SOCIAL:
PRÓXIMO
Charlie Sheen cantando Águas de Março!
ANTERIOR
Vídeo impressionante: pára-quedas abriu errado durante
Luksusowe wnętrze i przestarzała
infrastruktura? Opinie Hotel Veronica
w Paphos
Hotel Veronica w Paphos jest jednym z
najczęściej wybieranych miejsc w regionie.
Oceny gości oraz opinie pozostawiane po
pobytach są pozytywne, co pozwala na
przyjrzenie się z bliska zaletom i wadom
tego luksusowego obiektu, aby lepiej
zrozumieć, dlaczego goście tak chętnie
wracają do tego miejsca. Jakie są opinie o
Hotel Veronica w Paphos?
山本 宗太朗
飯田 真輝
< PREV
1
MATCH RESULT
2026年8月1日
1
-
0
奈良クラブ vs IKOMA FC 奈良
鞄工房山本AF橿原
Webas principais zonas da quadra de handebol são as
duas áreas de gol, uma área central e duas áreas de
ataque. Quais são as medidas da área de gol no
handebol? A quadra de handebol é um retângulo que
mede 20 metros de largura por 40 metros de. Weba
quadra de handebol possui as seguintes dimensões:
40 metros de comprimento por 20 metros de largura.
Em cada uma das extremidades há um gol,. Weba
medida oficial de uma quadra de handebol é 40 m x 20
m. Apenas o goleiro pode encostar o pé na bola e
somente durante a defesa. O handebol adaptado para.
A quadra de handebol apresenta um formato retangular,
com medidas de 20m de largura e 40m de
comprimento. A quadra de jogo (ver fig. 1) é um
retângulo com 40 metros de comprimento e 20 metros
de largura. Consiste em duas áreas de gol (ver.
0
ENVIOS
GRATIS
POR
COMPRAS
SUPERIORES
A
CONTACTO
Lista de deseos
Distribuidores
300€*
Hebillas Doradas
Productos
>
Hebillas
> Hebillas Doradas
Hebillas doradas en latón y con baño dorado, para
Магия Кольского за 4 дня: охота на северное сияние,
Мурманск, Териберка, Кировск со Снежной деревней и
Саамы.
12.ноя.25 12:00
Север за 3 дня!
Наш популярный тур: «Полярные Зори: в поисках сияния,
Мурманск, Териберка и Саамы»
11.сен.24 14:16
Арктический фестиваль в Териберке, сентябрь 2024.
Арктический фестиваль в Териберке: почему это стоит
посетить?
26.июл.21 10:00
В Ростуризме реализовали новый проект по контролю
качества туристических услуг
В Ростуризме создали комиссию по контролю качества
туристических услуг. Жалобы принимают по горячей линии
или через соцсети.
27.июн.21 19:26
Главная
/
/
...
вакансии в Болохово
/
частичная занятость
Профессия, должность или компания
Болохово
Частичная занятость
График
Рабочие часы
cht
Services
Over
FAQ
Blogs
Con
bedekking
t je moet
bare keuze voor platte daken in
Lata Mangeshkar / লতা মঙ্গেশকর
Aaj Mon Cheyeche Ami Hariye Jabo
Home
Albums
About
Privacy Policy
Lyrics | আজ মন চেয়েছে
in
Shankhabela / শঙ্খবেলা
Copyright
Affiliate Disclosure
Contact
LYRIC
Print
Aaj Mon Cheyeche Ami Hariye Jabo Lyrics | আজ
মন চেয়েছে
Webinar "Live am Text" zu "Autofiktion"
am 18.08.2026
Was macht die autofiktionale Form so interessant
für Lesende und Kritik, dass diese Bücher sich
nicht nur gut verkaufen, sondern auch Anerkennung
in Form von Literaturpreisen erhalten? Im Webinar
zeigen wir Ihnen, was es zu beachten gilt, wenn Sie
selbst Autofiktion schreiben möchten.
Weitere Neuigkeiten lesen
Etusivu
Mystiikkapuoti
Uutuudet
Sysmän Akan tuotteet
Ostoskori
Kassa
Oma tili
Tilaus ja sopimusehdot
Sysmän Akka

__Try it__
The required output is the full set of entries, reproduced verbatim.

__Finished task__
SOCIAL:
PRÓXIMO
Charlie Sheen cantando Águas de Março!
ANTERIOR
Vídeo impressionante: pára-quedas abriu errado durante
Luksusowe wnętrze i przestarzała
infrastruktura? Opinie Hotel Veronica
w Paphos
Hotel Veronica w Paphos jest jednym z
najczęściej wybieranych miejsc w regionie.
Oceny gości oraz opinie pozostawiane po
pobytach są pozytywne, co pozwala na
przyjrzenie się z bliska zaletom i wadom
tego luksusowego obiektu, aby lepiej
zrozumieć, dlaczego goście tak chętnie
wracają do tego miejsca. Jakie są opinie o
Hotel Veronica w Paphos?
山本 宗太朗
飯田 真輝
< PREV
1
MATCH RESULT
2026年8月1日
1
-
0
奈良クラブ vs IKOMA FC 奈良
鞄工房山本AF橿原
Webas principais zonas da quadra de handebol são as
duas áreas de gol, uma área central e duas áreas de
ataque. Quais são as medidas da área de gol no
handebol? A quadra de handebol é um retângulo que
mede 20 metros de largura por 40 metros de. Weba
quadra de handebol possui as seguintes dimensões:
40 metros de comprimento por 20 metros de largura.
Em cada uma das extremidades há um gol,. Weba
medida oficial de uma quadra de handebol é 40 m x 20
m. Apenas o goleiro pode encostar o pé na bola e
somente durante a defesa. O handebol adaptado para.
A quadra de handebol apresenta um formato retangular,
com medidas de 20m de largura e 40m de
comprimento. A quadra de jogo (ver fig. 1) é um
retângulo com 40 metros de comprimento e 20 metros
de largura. Consiste em duas áreas de gol (ver.
0
ENVIOS
GRATIS
POR
COMPRAS
SUPERIORES
A
CONTACTO
Lista de deseos
Distribuidores
300€*
Hebillas Doradas
Productos
>
Hebillas
> Hebillas Doradas
Hebillas doradas en latón y con baño dorado, para
Магия Кольского за 4 дня: охота на северное сияние,
Мурманск, Териберка, Кировск со Снежной деревней и
Саамы.
12.ноя.25 12:00
Север за 3 дня!
Наш популярный тур: «Полярные Зори: в поисках сияния,
Мурманск, Териберка и Саамы»
11.сен.24 14:16
Арктический фестиваль в Териберке, сентябрь 2024.
Арктический фестиваль в Териберке: почему это стоит
посетить?
26.июл.21 10:00
В Ростуризме реализовали новый проект по контролю
качества туристических услуг
В Ростуризме создали комиссию по контролю качества
туристических услуг. Жалобы принимают по горячей линии
или через соцсети.
27.июн.21 19:26
Главная
/
/
...
вакансии в Болохово
/
частичная занятость
Профессия, должность или компания
Болохово
Частичная занятость
График
Рабочие часы
cht
Services
Over
FAQ
Blogs
Con
bedekking
t je moet
bare keuze voor platte daken in
Lata Mangeshkar / লতা মঙ্গেশকর
Aaj Mon Cheyeche Ami Hariye Jabo
Home
Albums
About
Privacy Policy
Lyrics | আজ মন চেয়েছে
in
Shankhabela / শঙ্খবেলা
Copyright
Affiliate Disclosure
Contact
LYRIC
Print
Aaj Mon Cheyeche Ami Hariye Jabo Lyrics | আজ
মন চেয়েছে
Webinar "Live am Text" zu "Autofiktion"
am 18.08.2026
Was macht die autofiktionale Form so interessant
für Lesende und Kritik, dass diese Bücher sich
nicht nur gut verkaufen, sondern auch Anerkennung
in Form von Literaturpreisen erhalten? Im Webinar
zeigen wir Ihnen, was es zu beachten gilt, wenn Sie
selbst Autofiktion schreiben möchten.
Weitere Neuigkeiten lesen
Etusivu
Mystiikkapuoti
Uutuudet
Sysmän Akan tuotteet
Ostoskori
Kassa
Oma tili
Tilaus ja sopimusehdot
Sysmän Akka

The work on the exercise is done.